(TASK INPUTS Opens)
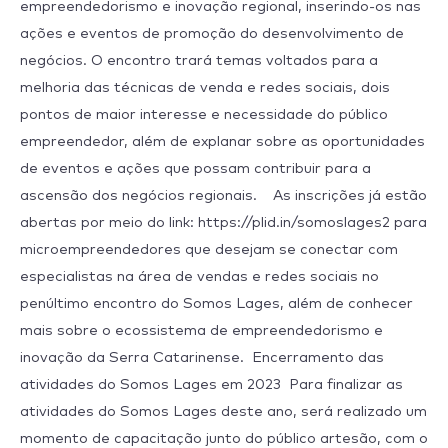
empreendedorismo e inovação regional, inserindo-os nas
ações e eventos de promoção do desenvolvimento de
negócios. O encontro trará temas voltados para a
melhoria das técnicas de venda e redes sociais, dois
pontos de maior interesse e necessidade do público
empreendedor, além de explanar sobre as oportunidades
de eventos e ações que possam contribuir para a
ascensão dos negócios regionais. As inscrições já estão
abertas por meio do link: https://plid.in/somoslages2 para
microempreendedores que desejam se conectar com
especialistas na área de vendas e redes sociais no
penúltimo encontro do Somos Lages, além de conhecer
mais sobre o ecossistema de empreendedorismo e
inovação da Serra Catarinense. Encerramento das
atividades do Somos Lages em 2023 Para finalizar as
atividades do Somos Lages deste ano, será realizado um
momento de capacitação junto do público artesão, com o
(TASK INPUTS Closes)
-- AIM OF THE TASK --
The "ações e eventos" line through the last line above: set these down exactly and add nothing else.

-- YOUR RESPONSE --
ações e eventos de promoção do desenvolvimento de
negócios. O encontro trará temas voltados para a
melhoria das técnicas de venda e redes sociais, dois
pontos de maior interesse e necessidade do público
empreendedor, além de explanar sobre as oportunidades
de eventos e ações que possam contribuir para a
ascensão dos negócios regionais. As inscrições já estão
abertas por meio do link: https://plid.in/somoslages2 para
microempreendedores que desejam se conectar com
especialistas na área de vendas e redes sociais no
penúltimo encontro do Somos Lages, além de conhecer
mais sobre o ecossistema de empreendedorismo e
inovação da Serra Catarinense. Encerramento das
atividades do Somos Lages em 2023 Para finalizar as
atividades do Somos Lages deste ano, será realizado um
momento de capacitação junto do público artesão, com o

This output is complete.